Built from the inspiration and bequest of Ruth DeYoung Kohler II, a lifelong advocate for the midwest’s artistic community, Ruth Arts embraces the ethos of the region while operating at a national scale. The organizations funded in this initial round of grantmaking come from 29 states and range widely in size. In keeping with the spirit of Ruth Arts, which places a particular emphasis on the support of creativity in all its forms, with a focus on the unconventional and exciting, grantees were not confined to particular fields or genres of work, and span a broad spectrum of culture-making.

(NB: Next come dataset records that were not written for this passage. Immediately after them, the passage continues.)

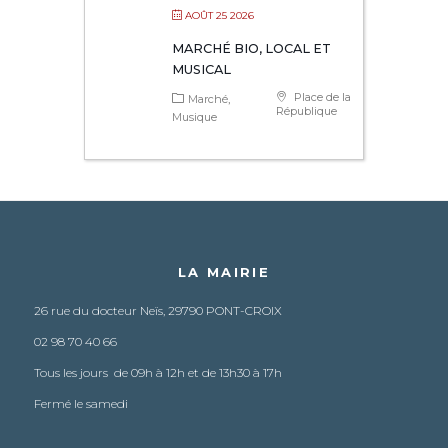
AOÛT 25 2026
MARCHÉ BIO, LOCAL ET
MUSICAL
Place de la
Marché
République
Musique
LA MAIRIE
26 rue du docteur Neïs, 29790 PONT-CROIX
02 98 70 40 66
Tous les jours de 09h à 12h et de 13h30 à 17h
Fermé le samedi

Ruth Arts launches with a unique artist-driven nomination process for this initial round of grants, which was guided by a group of nearly 50 artists. These artists, drawn from across the country and at all stages of their careers, were asked to propose organizations they felt had deeply influenced their own engagement with art, presented visionary community programming, and connected deeply with artists’ processes. The grantees were then drawn from these nominations.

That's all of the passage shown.